Use the slider at the center of the map to alternate between actual & predicted values.

  • Left: Actual Renter Occupancy Rate
  • Right: Predicted Renter Occupancy Rate

Actual Renter Occupancy

Predicted Renter Occupancy

Regression Model

The information below describes the model which is built from PUMA data to predict renter occupancy at the tract level.The model is displayed, and the the amount of error in the predictions made from this model is described through visualization & summary.
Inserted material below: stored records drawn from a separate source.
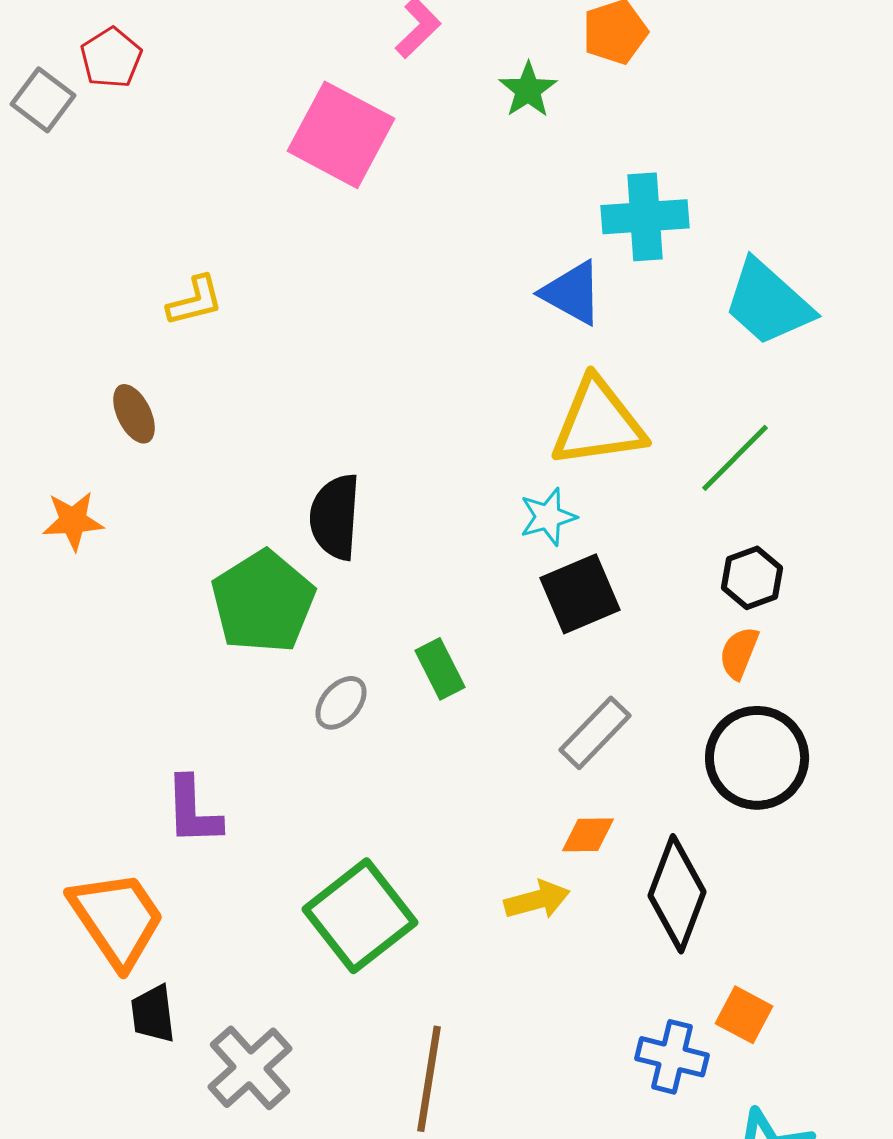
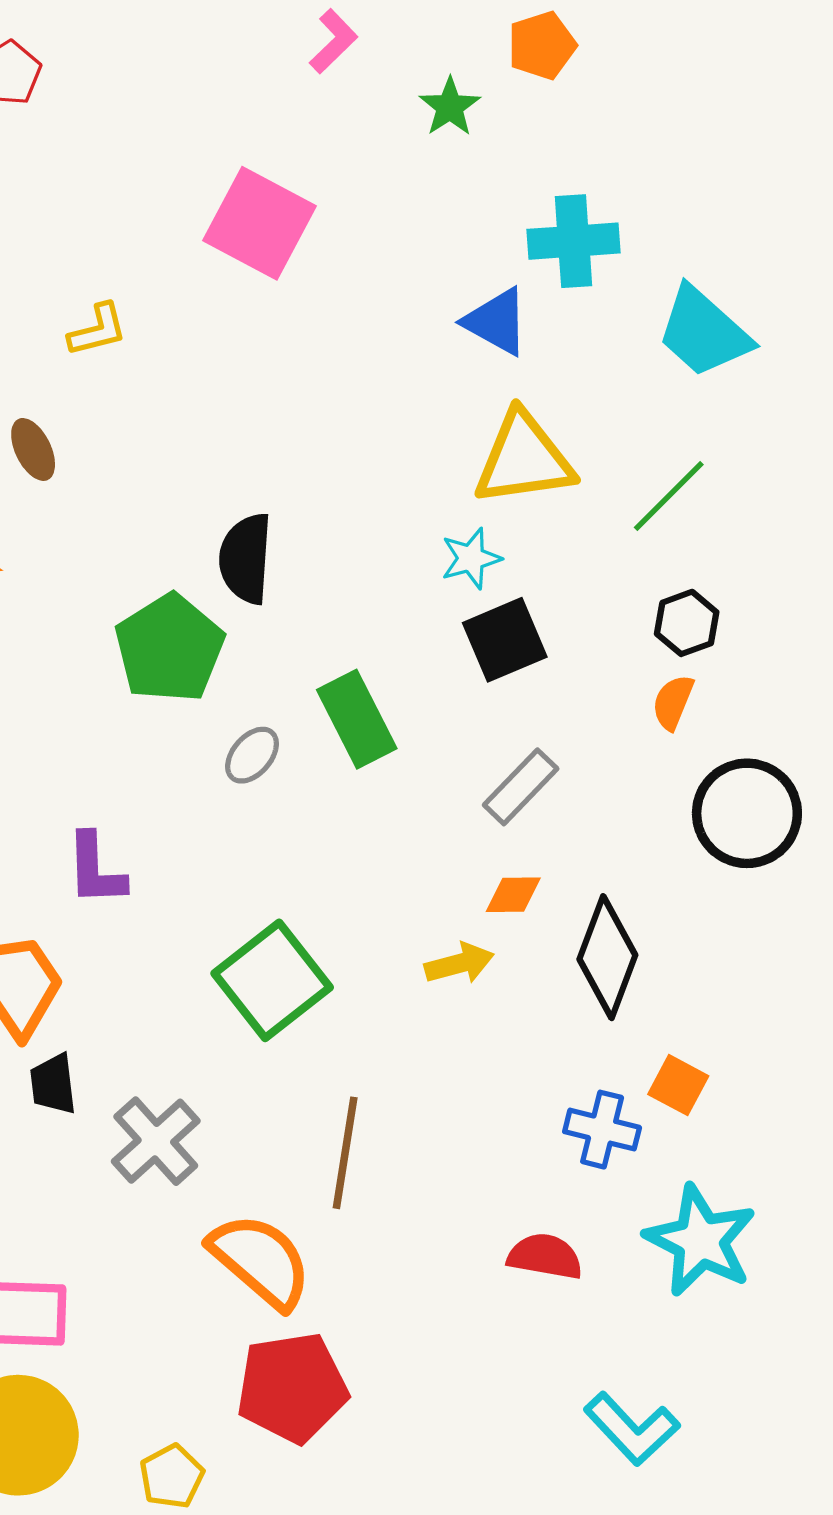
pink square: (341, 135) -> (259, 223), moved
green rectangle: (440, 669) -> (357, 719), size x1.5
black circle: (757, 758) -> (747, 813), moved

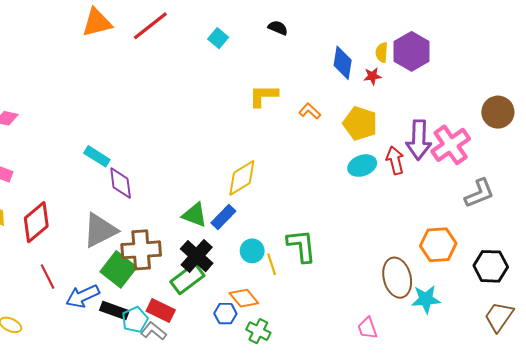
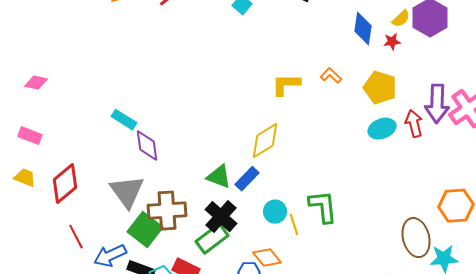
yellow semicircle: (382, 52) -> (401, 19), turned -138
yellow L-shape: (263, 96) -> (286, 85), moved
gray triangle: (100, 230) -> (127, 192), turned -39

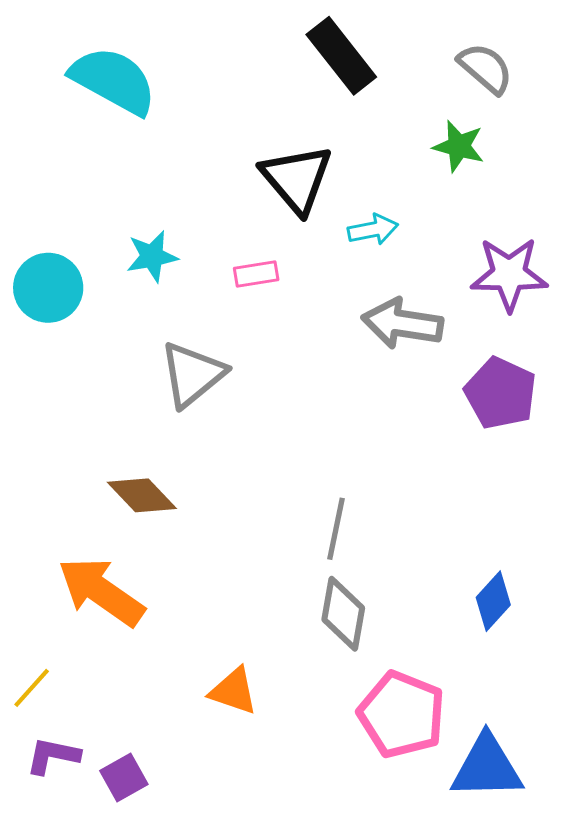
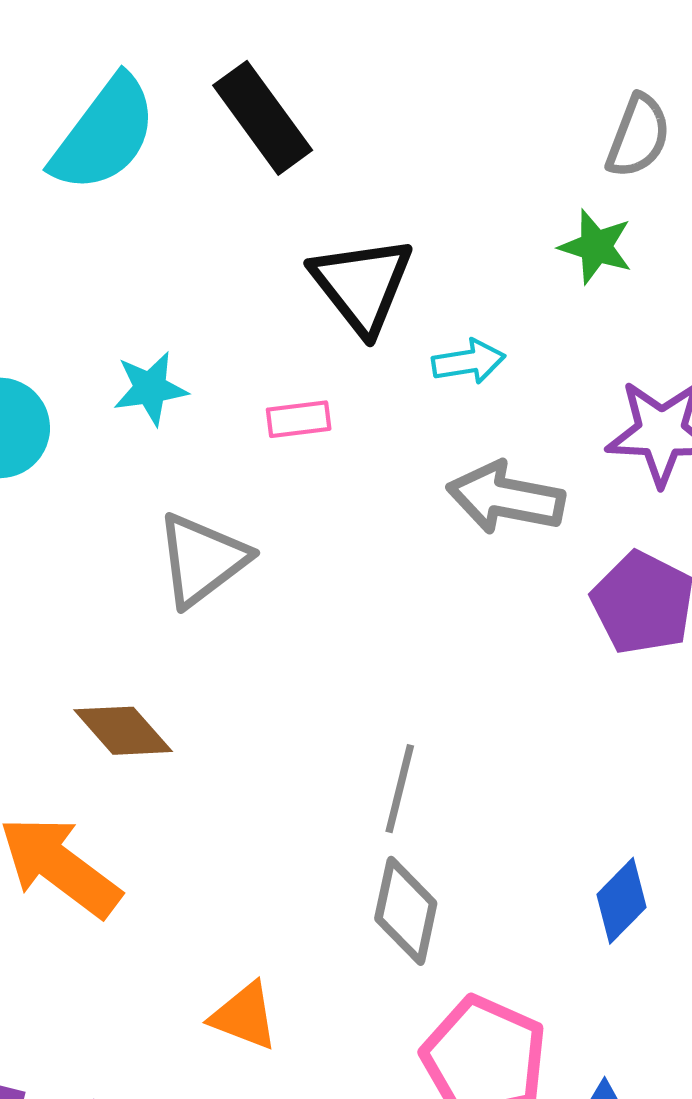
black rectangle: (341, 56) -> (263, 118), moved
gray semicircle: (485, 68) -> (638, 136), turned 68
cyan semicircle: (113, 81) -> (104, 134), turned 96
  • PUMA microdata is used to model the relationship between rental occupancy and race, age, and income of the head of household.

  • Tract Data (absent any rental occupancy data) will be then evaluated through this model, and rental occupancy will be estimated for each tract.

Model:

Model Accuracy

The logistic regression models predict renter occupancy rates by using race, age, and income of head-of-household. Alternate modelling methods (logistic mixed effects, spatial microsimulation) may improve accuracy and minimize error. Different and/or additional predictor variables may also improve predictions.

  • Statewide, 46% of households are renter occupied (per tract data).
  • On average, predictions are within +/-9% of the true Renter Occupancy Rate.
  • 90% of predictions are within +/-18% or less of the true Renter Occupancy Rate
  • Minimum Error is 0% (Perfect Prediction)
  • Maximum Error is 90%
  • Error is approximately Normally Distributed

Histogram of Prediction Errors

Viz: Predicted vs Actual Correlation

There is a linear relationship between our predictions & actuals - this is a good sign.

Viz: Overestimating Low Rentocc, Underestimating High Rentocc

Error is not randomly distributed for all values of renter occupancy.

  • This model is likely to over-estimate renter occupancy in those tracts which have very low renter occupancy.

  • This model is likely to under-estimate renter occupancy in those tracts which have very high renter occupancy.